When I am asked to investigate alterations of court recordings, I almost always travel to the courthouse to examine the court’s computer recording system. It is not often that I examine audio files recorded in court from a remote location. This is a serious allegation and requires careful scientific investigation and proof if the accuser is to prevail in court.
For example, I had a client request that I examine court recorded digital audio files they believed were altered. Portions were alleged to have been deleted. These court recordings were created with a software program “For The Record.”
FTR has propitiatory CODEC, a form of audio encryption, wrapped around .WAV digital audio files. One day’s worth of court proceedings will yield a lot of digital audio files.
I began this remote forensic investigation by downloading the FTR player after registering as a user on their website http://www.fortherecord.com/.
These digital audio files are automatically created based on the length of the recording and number of microphones active during the recording. My client believed portions of the court testimony as it pertained to her case were missing from the audio file folder that is burned to her CD.

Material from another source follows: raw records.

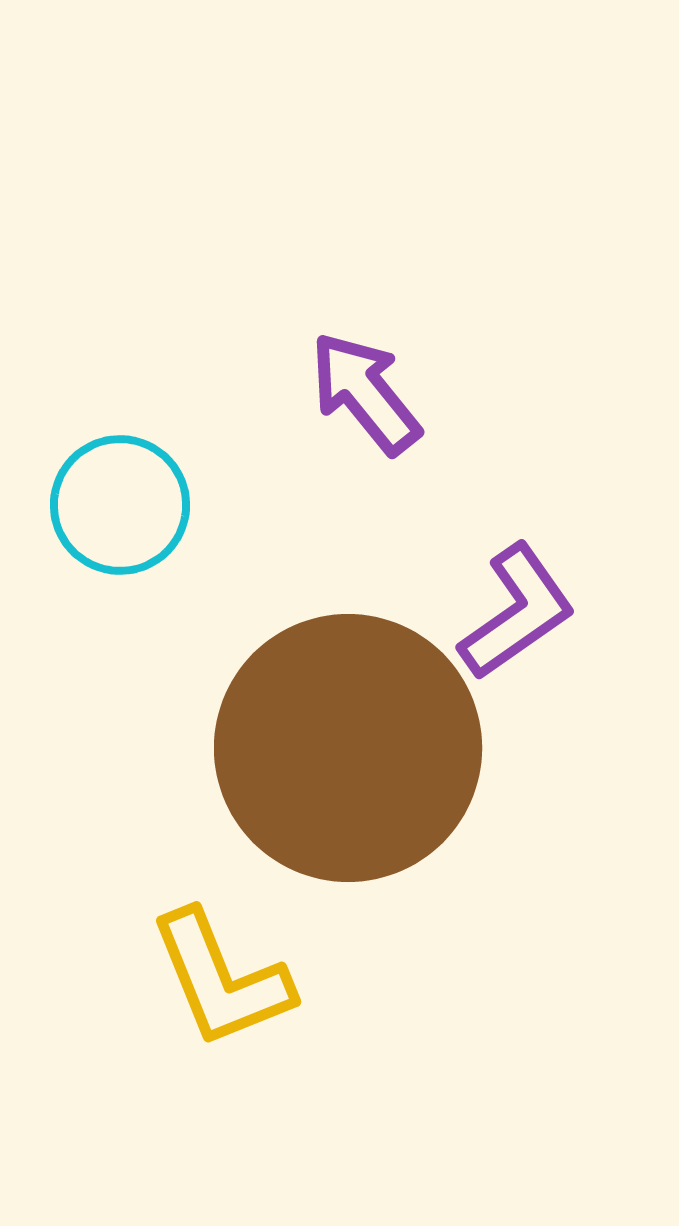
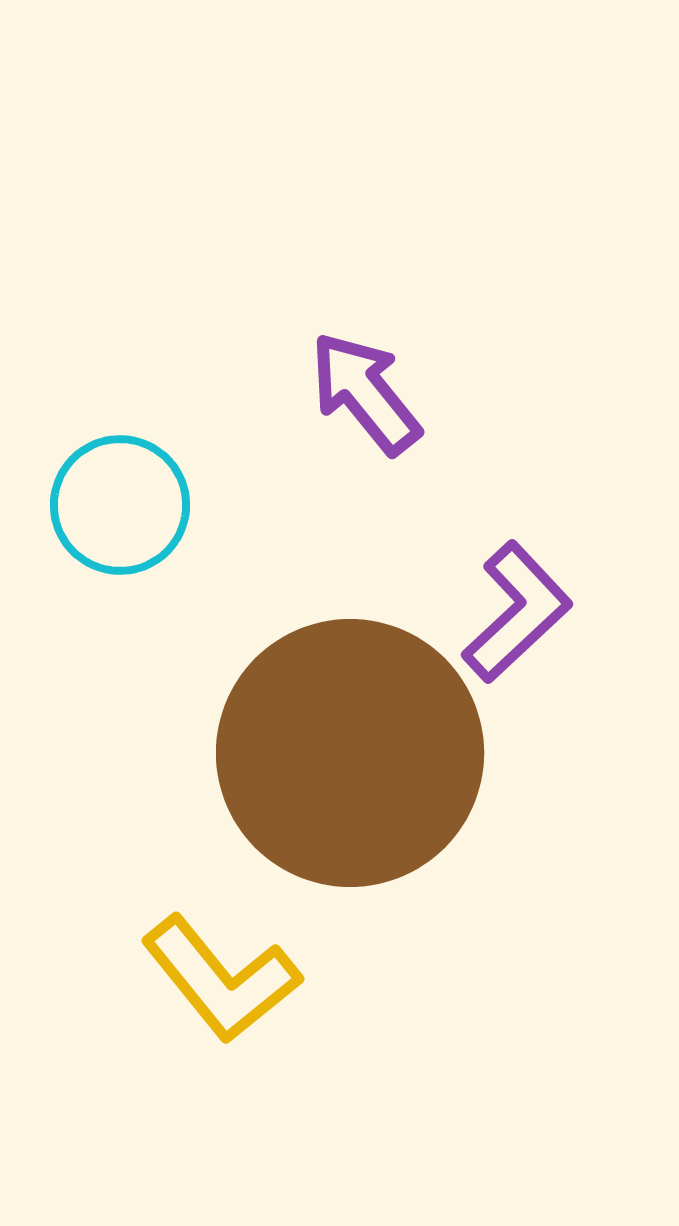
purple L-shape: rotated 8 degrees counterclockwise
brown circle: moved 2 px right, 5 px down
yellow L-shape: rotated 17 degrees counterclockwise
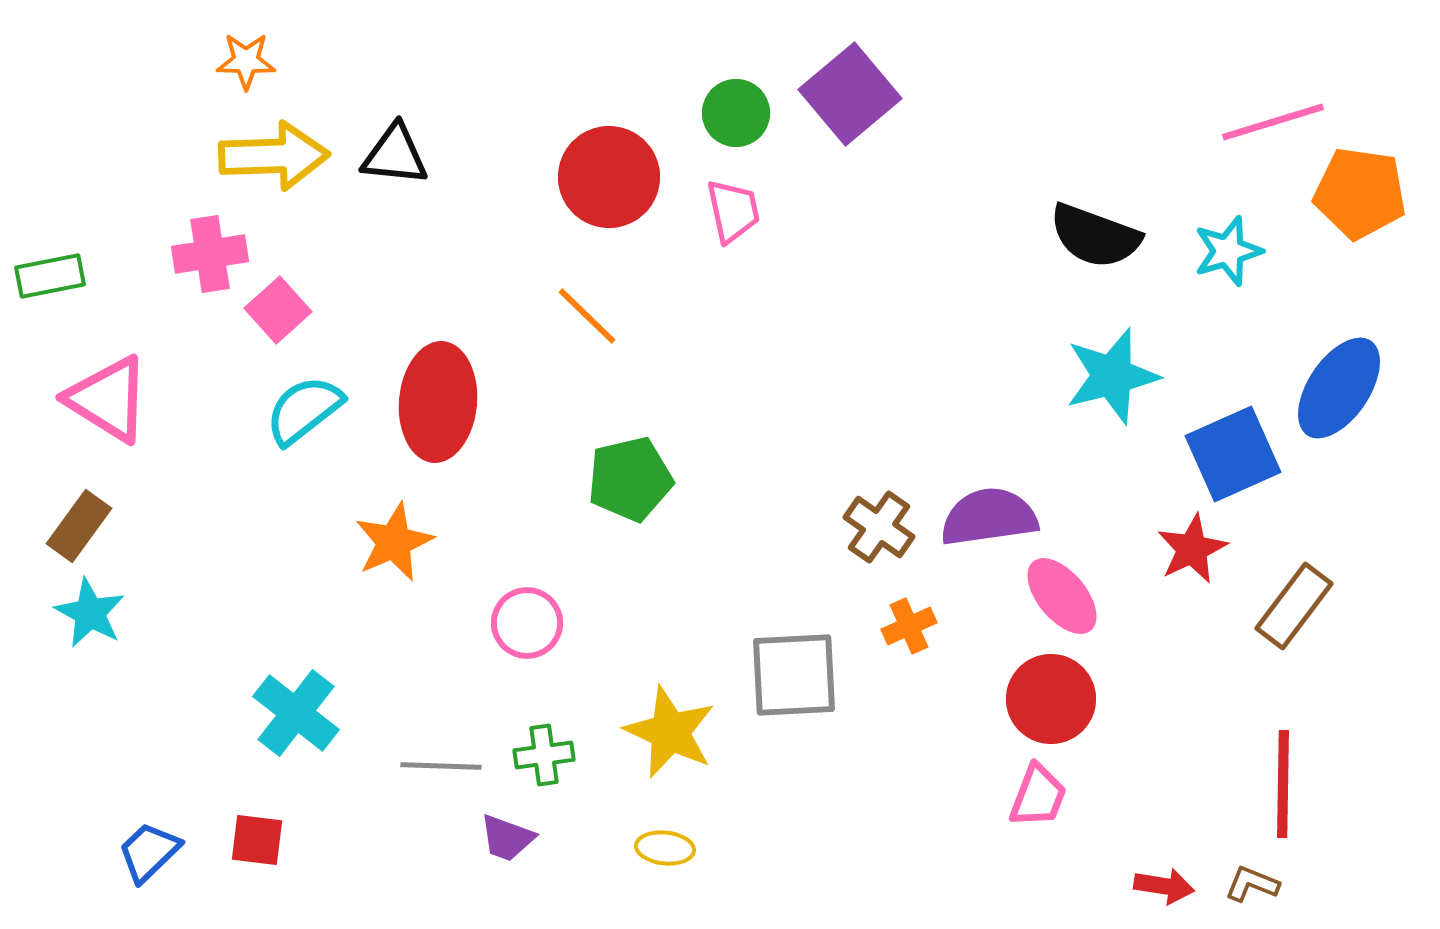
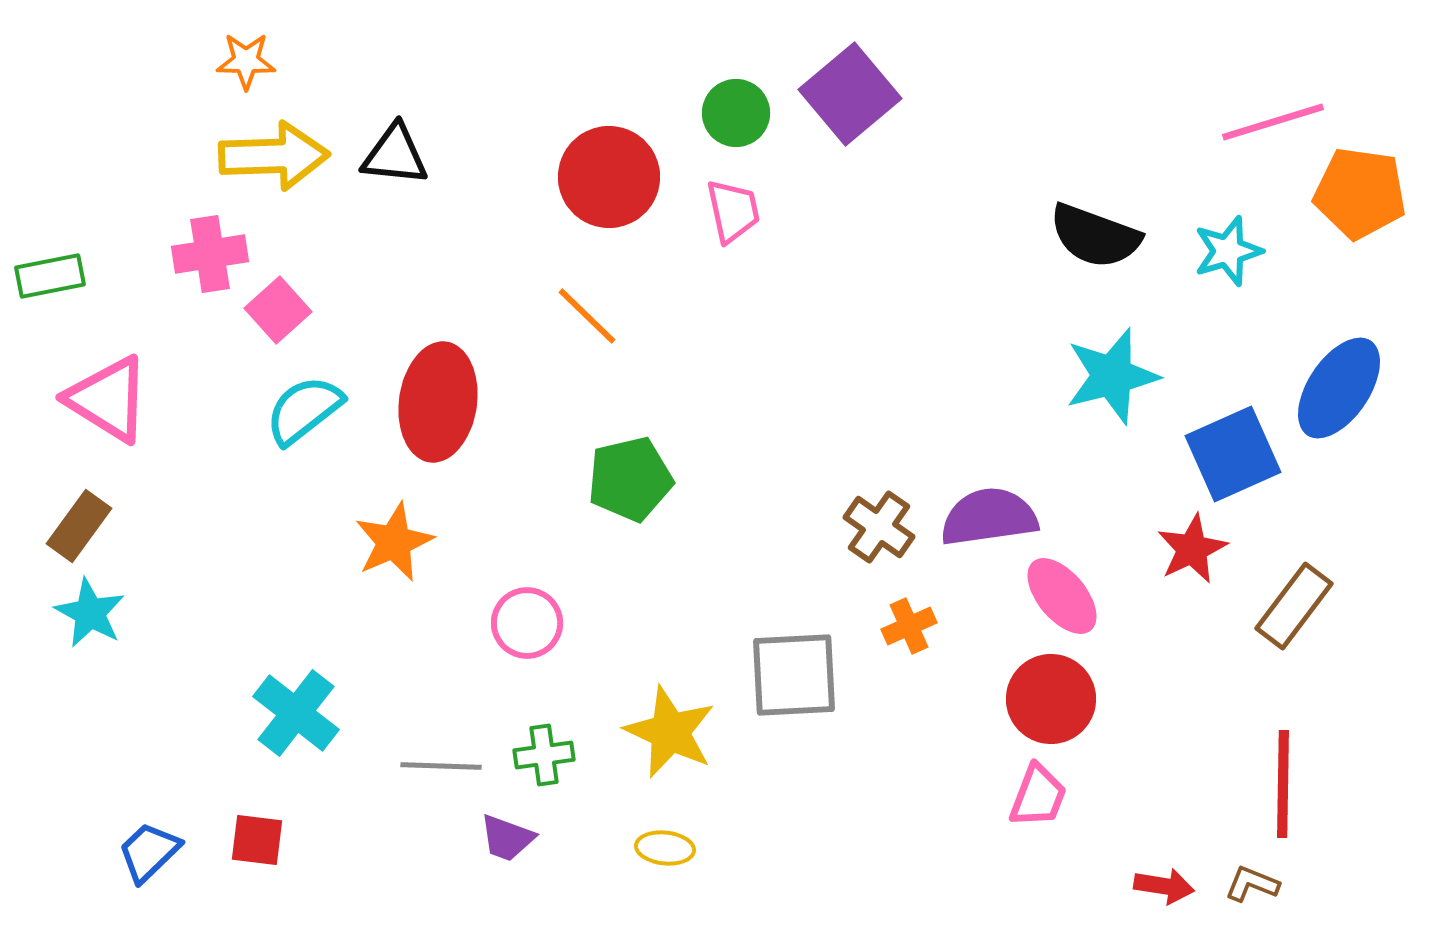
red ellipse at (438, 402): rotated 3 degrees clockwise
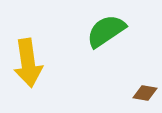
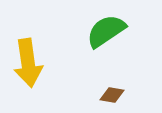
brown diamond: moved 33 px left, 2 px down
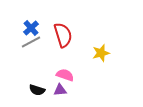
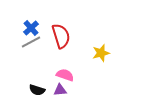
red semicircle: moved 2 px left, 1 px down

When a serious accusation arises against a court of law, as a forensic expert, I have to make certain I have scientific evidence of alteration, missing files or tampering before I can report to my client confirmation on the alleged alteration.
After conducting forensic testing on the “For The Record Player” I have confirmed that deleting .WAV audio files from the record folder will cause the recording to adjust playback. In other words, portions of the recording would be missing if I delete any of the .WAV files from the folder my client sent me.
Did the court delete the file or were they accidentally left off the CD my client gave me?
I cannot determine from a CD if any files were deleted. I can determine however that deleting files from that record folder will cause portions of the recording to not be an accurate representation of the facts as they occurred. The only way to be certain the court deleted or accidentally did not transfer all the files from that trial onto the CD is to examine the original files on the computer that created the files at the courthouse.
No matter who is involved in the case, every allegation of deleting evidence must be handled with the same scientific procedures.